Nicolai Baldin, founder and CEO of Synthesized.io, talks about the future of sharing data and the power of synthetic data.
- Synthetic data is a new solution for data sharing needs that’s secure and easier to regulate.
- Synthetic data solves the privacy issues that arise with anonymization, where even anonymized data could reveal private information.
- Bias is a serious issue with real-world data sets, but synthetic data can correct for such bias because it doesn’t rely on existing data.
Data is an essential tool for companies and organizations, but simply using whatever data you can find or collect from users or consumers of a certain product or service isn’t as easy as it sounds.
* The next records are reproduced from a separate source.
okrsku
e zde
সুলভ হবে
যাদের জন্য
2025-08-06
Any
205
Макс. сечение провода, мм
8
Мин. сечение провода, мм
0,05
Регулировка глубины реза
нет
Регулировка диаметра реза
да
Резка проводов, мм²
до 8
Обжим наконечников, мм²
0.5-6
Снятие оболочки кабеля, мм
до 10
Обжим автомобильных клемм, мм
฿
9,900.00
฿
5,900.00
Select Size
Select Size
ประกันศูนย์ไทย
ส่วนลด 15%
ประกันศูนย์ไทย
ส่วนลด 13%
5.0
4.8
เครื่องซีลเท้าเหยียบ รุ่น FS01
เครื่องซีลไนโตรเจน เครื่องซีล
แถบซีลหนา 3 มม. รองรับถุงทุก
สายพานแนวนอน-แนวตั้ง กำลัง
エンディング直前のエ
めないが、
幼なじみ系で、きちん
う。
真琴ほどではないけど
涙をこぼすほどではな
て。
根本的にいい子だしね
Many regulations control data usage and sharing to protect individuals’ personal information. In fact, according to the United Nations Council on Trade and Development, 128 out of 194 countries have put legislation in place to secure the protection of data and privacy. So how might we strike a balance?
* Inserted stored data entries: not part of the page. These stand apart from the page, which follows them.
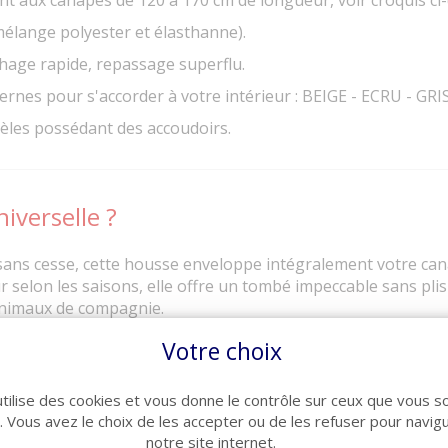
mélange polyester et élasthanne).
hage rapide, repassage superflu.
ernes pour s'accorder à votre intérieur : BEIGE - ECRU - G
èles possédant des accoudoirs.
iverselle ?
 sans cesse, cette housse enveloppe intégralement votre ca
elon les saisons, elle offre un tombé impeccable sans plis d
animaux de compagnie.
Votre choix
mmençant par le dossier.
utilise des cookies et vous donne le contrôle sur ceux que vous s
rs.
r. Vous avez le choix de les accepter ou de les refuser pour navig
 de l'assise) pour un rendu tendu.
notre site internet.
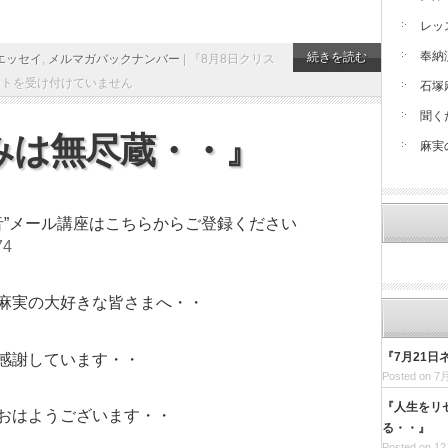
レッ
奉納
続きを読む
エッセイ
,
メルマガバックナンバー
|
『8月8日クリス
ントを受け付けていません
石塚
聞く
みは無尽蔵・・』
麻実
音”メール講座はこちらからご登録ください
74
麻実の大好きな皆さまへ・・
『7月21
感謝しています・・
Posted on 7月
『人生をリ
おはようございます・・
る・・』
Posted on 12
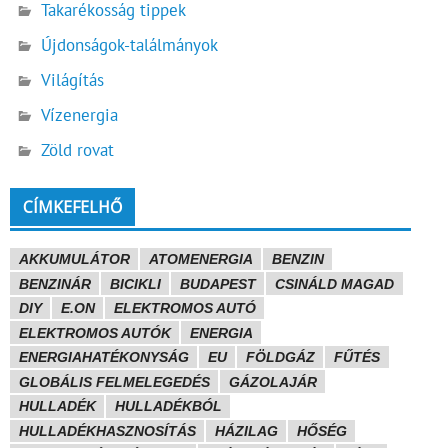
Takarékosság tippek
Újdonságok-találmányok
Világítás
Vízenergia
Zöld rovat
CÍMKEFELHŐ
AKKUMULÁTOR
ATOMENERGIA
BENZIN
BENZINÁR
BICIKLI
BUDAPEST
CSINÁLD MAGAD
DIY
E.ON
ELEKTROMOS AUTÓ
ELEKTROMOS AUTÓK
ENERGIA
ENERGIAHATÉKONYSÁG
EU
FÖLDGÁZ
FŰTÉS
GLOBÁLIS FELMELEGEDÉS
GÁZOLAJÁR
HULLADÉK
HULLADÉKBÓL
HULLADÉKHASZNOSÍTÁS
HÁZILAG
HŐSÉG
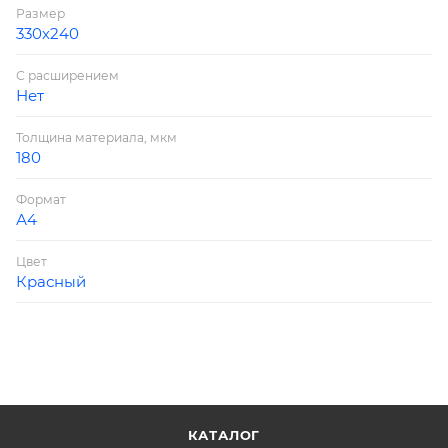
Размер
330х240
С расширением
Нет
Толщина материала, мкм
180
Формат
А4
Цвет
Красный
КАТАЛОГ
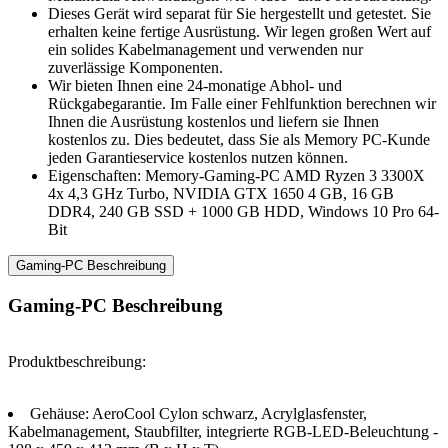
Dieses Gerät wird separat für Sie hergestellt und getestet. Sie
erhalten keine fertige Ausrüstung. Wir legen großen Wert auf
ein solides Kabelmanagement und verwenden nur
zuverlässige Komponenten.
Wir bieten Ihnen eine 24-monatige Abhol- und
Rückgabegarantie. Im Falle einer Fehlfunktion berechnen wir
Ihnen die Ausrüstung kostenlos und liefern sie Ihnen
kostenlos zu. Dies bedeutet, dass Sie als Memory PC-Kunde
jeden Garantieservice kostenlos nutzen können.
Eigenschaften: Memory-Gaming-PC AMD Ryzen 3 3300X
4x 4,3 GHz Turbo, NVIDIA GTX 1650 4 GB, 16 GB
DDR4, 240 GB SSD + 1000 GB HDD, Windows 10 Pro 64-
Bit
Gaming-PC Beschreibung
Gaming-PC Beschreibung
Produktbeschreibung:
Gehäuse: AeroCool Cylon schwarz, Acrylglasfenster,
Kabelmanagement, Staubfilter, integrierte RGB-LED-Beleuchtung -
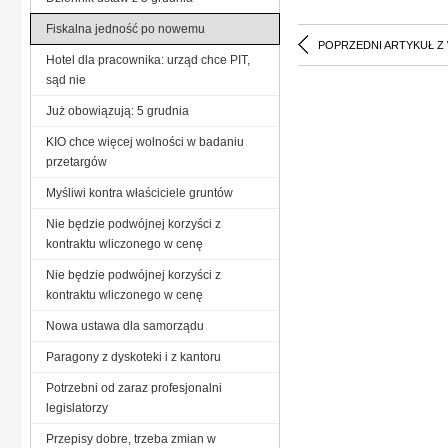
Fiskalna jedność po nowemu
POPRZEDNI ARTYKUŁ Z
Hotel dla pracownika: urząd chce PIT,
sąd nie
Już obowiązują: 5 grudnia
KIO chce więcej wolności w badaniu
przetargów
Myśliwi kontra właściciele gruntów
Nie będzie podwójnej korzyści z
kontraktu wliczonego w cenę
Nie będzie podwójnej korzyści z
kontraktu wliczonego w cenę
Nowa ustawa dla samorządu
Paragony z dyskoteki i z kantoru
Potrzebni od zaraz profesjonalni
legislatorzy
Przepisy dobre, trzeba zmian w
Synthetic data, says Nicolai Baldin, founder and CEO of Synthesized.io, a company that uses machine learning to provide high-quality, clean data, can fill that gap.
In an episode of Tech on Reg, Nicolai discusses the difference between synthetic data and anonymized data, the security of synthetic data and how it is able to correct for bias.
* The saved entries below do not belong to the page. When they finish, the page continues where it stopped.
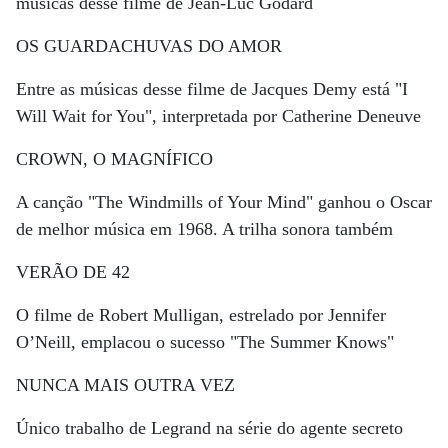
músicas desse filme de Jean-Luc Godard
OS GUARDACHUVAS DO AMOR
Entre as músicas desse filme de Jacques Demy está "I
Will Wait for You", interpretada por Catherine Deneuve
CROWN, O MAGNÍFICO
A canção "The Windmills of Your Mind" ganhou o Oscar
de melhor música em 1968. A trilha sonora também
VERÃO DE 42
O filme de Robert Mulligan, estrelado por Jennifer
O’Neill, emplacou o sucesso "The Summer Knows"
NUNCA MAIS OUTRA VEZ
Único trabalho de Legrand na série do agente secreto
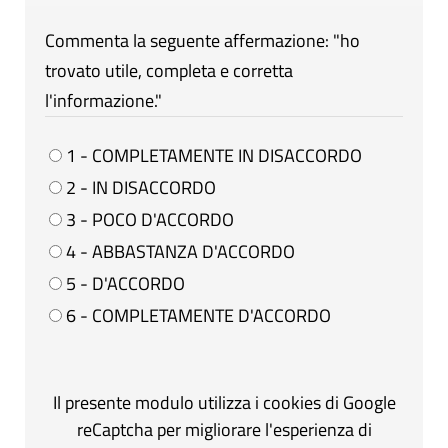
Commenta la seguente affermazione: "ho
trovato utile, completa e corretta
l'informazione."
1 - COMPLETAMENTE IN DISACCORDO
2 - IN DISACCORDO
3 - POCO D'ACCORDO
4 - ABBASTANZA D'ACCORDO
5 - D'ACCORDO
6 - COMPLETAMENTE D'ACCORDO
Il presente modulo utilizza i cookies di Google
reCaptcha per migliorare l'esperienza di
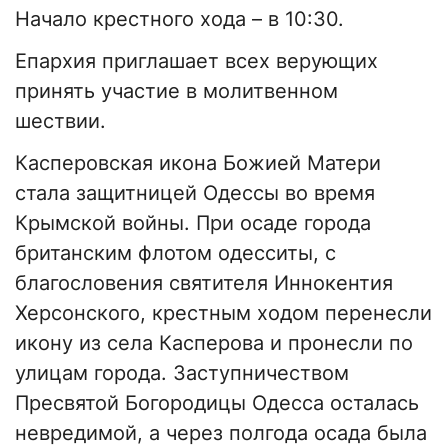
Начало крестного хода – в 10:30.
Епархия приглашает всех верующих
принять участие в молитвенном
шествии.
Касперовская икона Божией Матери
стала защитницей Одессы во время
Крымской войны. При осаде города
британским флотом одесситы, с
благословения святителя Иннокентия
Херсонского, крестным ходом перенесли
икону из села Касперова и пронесли по
улицам города. Заступничеством
Пресвятой Богородицы Одесса осталась
невредимой, а через полгода осада была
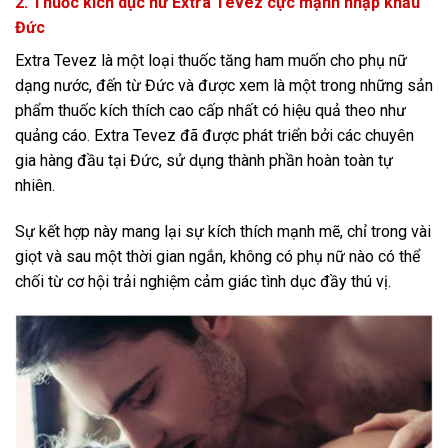
2. Thuốc kích dục nữ Extra Tevez cực mạnh nhập khẩu
Đức
Extra Tevez là một loại thuốc tăng ham muốn cho phụ nữ
dạng nước, đến từ Đức và được xem là một trong những sản
phẩm thuốc kích thích cao cấp nhất có hiệu quả theo như
quảng cáo. Extra Tevez đã được phát triển bởi các chuyên
gia hàng đầu tại Đức, sử dụng thành phần hoàn toàn tự
nhiên.
Sự kết hợp này mang lại sự kích thích mạnh mẽ, chỉ trong vài
giọt và sau một thời gian ngắn, không có phụ nữ nào có thể
chối từ cơ hội trải nghiệm cảm giác tình dục đầy thú vị.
Essentially, synthetic data maintains the “true essence of data,” mimicking real-world data minus the bias and without exposing real-world data to potential privacy risks.
What is synthetic data?
Synthetic data is data on steroids, Nicolai says.
“Synthetic data understands how data should smell, it understands how data should look,” he says. “It creates a completely new simulated set of data with the same smell, the same taste, and as opposed to neutralizing it, it amplifies it, which is extremely important for development and testing purposes.”
Companies are finding themselves struggling with needing data for development and testing but also maintaining appropriate levels of security and compliance thanks to the myriad of regulations on security and privacy.
To work, synthetic data should resemble real-world data and perform like it, meaning it must have the same mathematical and statistical properties.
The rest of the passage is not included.